This invention relates to a method of managing a blasting system which is based on the use of through-the-earth magnetic signal transmission.

A blasting system of the kind referred to typically includes a site which includes a plurality of spaced apart boreholes into which respective detonator assemblies are deployed after tagging, and a transmitter at the site for transmitting through-the-earth magnetic command signals via an antenna from a blast controller to the detonator assemblies.

A field strength survey is conducted at the site, beforehand, by placing a plurality of magnetic field strength meters (MFSMs) at respective spaced apart locations at the site to measure the received signal strengths of a through-the-earth magnetic signal (a test signal) at the respective locations to determine a range of transmission of the antenna.

As boreholes, for practical reasons, are often drilled before the field strength survey is conducted, workers at the site could inadvertently tag and load a detonator assembly into a borehole at which the received signal strength of the test signal is too low for reliable operation. A command signal from the blast controller might then not be received by that detonator assembly which may (inadvertently) have been included in a blast plan. As a result the detonator assembly might not receive a fire command signal and, in that event, will not be fired. This leads to a dangerous situation because a misfired detonator could be present at the time of excavation of a rock body in which the detonator assembly was placed and could detonate with a likelihood of causing injury to or death of personnel, and damage to equipment.

An object of the invention is to address at least to some extent the aforementioned situation.

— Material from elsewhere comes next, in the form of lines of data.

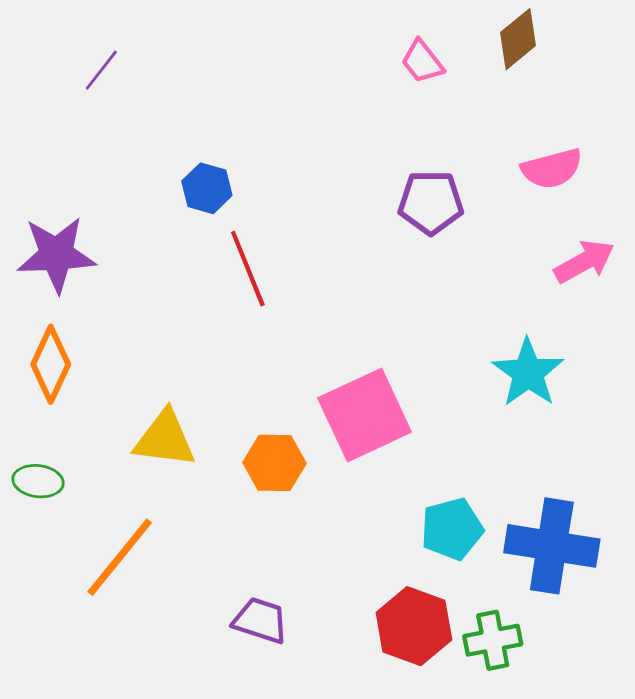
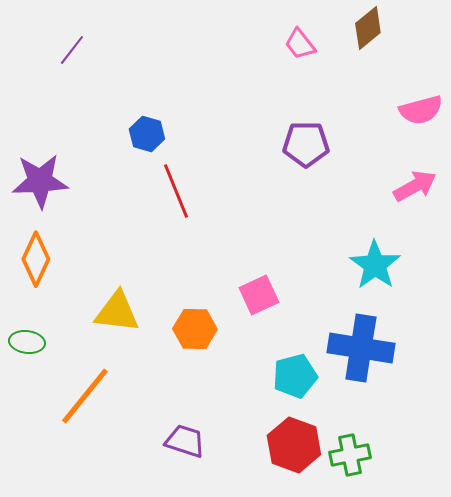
pink semicircle: (552, 169) -> (421, 110), moved
pink square: (365, 415) -> (259, 295), size x0.6
cyan pentagon: (452, 529) -> (295, 376), moved
blue cross: (552, 546) -> (361, 348), moved

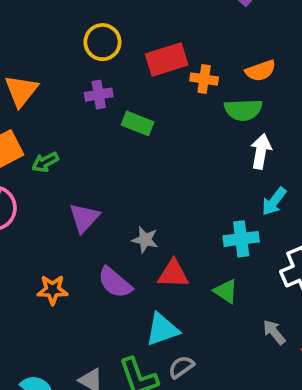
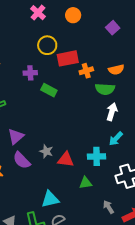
yellow circle: (102, 42) -> (47, 45), moved
orange cross: (204, 79) -> (86, 71), turned -32
red triangle: (173, 274) -> (66, 160), moved
purple semicircle: (115, 283) -> (22, 160), moved
green triangle: (226, 291) -> (86, 183), turned -48

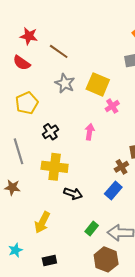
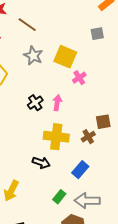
black cross: (50, 132) -> (35, 103), moved
yellow cross: (55, 167) -> (56, 137), moved
blue rectangle: (113, 190) -> (80, 170), moved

The invention provides a method of managing a blasting system at a site which includes the steps of transmitting a through-the-earth magnetic signal of a predetermined signal strength from an antenna which is located at a predetermined position, at each of a plurality of spaced apart locations at the site obtaining positional data of the location and obtaining a measure of the strength of the through-the-earth magnetic signal as received at the location, using the positional data and the measures of the received signal strength to define an operative zone, at the site, within which operative zone each of the measures of the received signal strength is above a threshold value, deploying a plurality of detonator assemblies at spaced apart positions at the site, allowing a detonator assembly to be tagged and thereby to be included in the blasting system only if the position of the detonator assembly is situated within the operative zone and, in use, locating the antenna at said predetermined position and transmitting from the antenna to each tagged detonator assembly a fire command signal which has a signal strength which is equal to or greater than said predetermined signal strength.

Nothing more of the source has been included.